We sailed into Venice at dawn. It was early December, so it was cold, but not bitter. The sea was mirror calm but shrouded in drifts of fog. As the ship drew closer, Venice appeared, floating in the fog, all rose and gold and silver in the dawn, like some magic mythical place that might disappear if you blinked. It was breathtakingly beautiful, and if you ever get a chance to sail into Venice at dawn, take it.
So then it was time to disembark. My friend went to the area where her van was parked, but I had to disembark down a separate gangway for travellers on foot, so we arranged for us to meet ashore. As a lowly backpacker, I was one of the last to leave, and as I walked down the gangway, I saw my friend, waiting beside her Kombi.
There were uniformed police and customs officers everywhere. And at the bottom of the gangway stood two uniformed men and a beautiful Alsation dog. Now recall, dear reader, I had been away from home for the best part of a year, and was particularly missing my dog. So I walked down the gangway and without thinking, I stopped, bent down and started patting the dog.
Cue loud noices of frustration and uniformed hands thrown up in very Italian disgust. It occurred to me then that I probably shouldn't have patted a police or customs dog, but when I started to apologise, the men waved me on impatiently.
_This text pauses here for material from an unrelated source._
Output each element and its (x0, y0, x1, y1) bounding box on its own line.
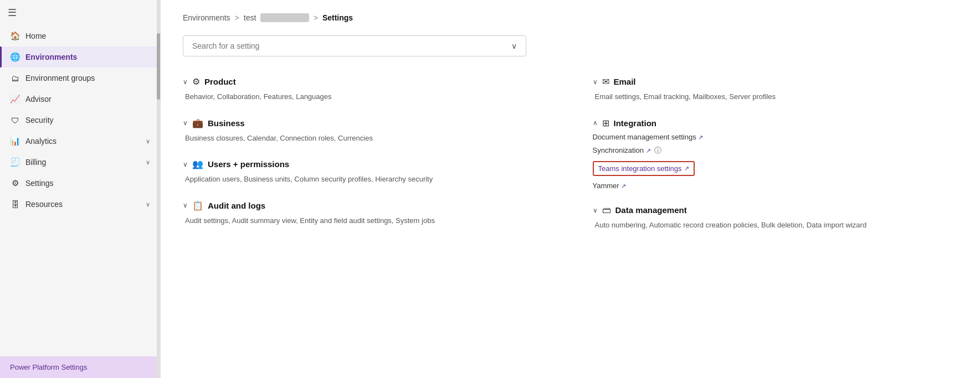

When my friend stopped laughing, she explained. They'd asked her why she hadn't driven away and she'd told them she was waiting for a friend. (And remember the ship had started in Egypt.)
Who was this friend?
A woman she met on the ship. An Australian backpacker.
So you never met her before?
But you're giving her a lift?
Apparently there was a bit of Aha-ing and some hurried consultation, and then several more customs men gathered eagerly at the gangway. Clearly they were expecting some desperate foreign backpacking hippy drug smuggler.
And then the desperate foreign backpacking hippy drug smuggler went and patted the drug-sniffing dog and told him what a good boy he was.
After that, we drove north through some beautiful country, and when we got near the Swiss border, I hopped out, said goodbye to my German friend, and caught a train to Zurich. It was only a few days out of a year of wonderful travel and adventure, but I've never forgotten that trip and the magic of sailing into Venice at dawn. And the disappointment and disgust of the customs guys when I patted their dog.
So what about you? Are you itching to travel somewhere? Ever taken a trip that turned out magical? Or are you happy to stay comfortably at home and indulge in a bit of virtual travel, in books or on line?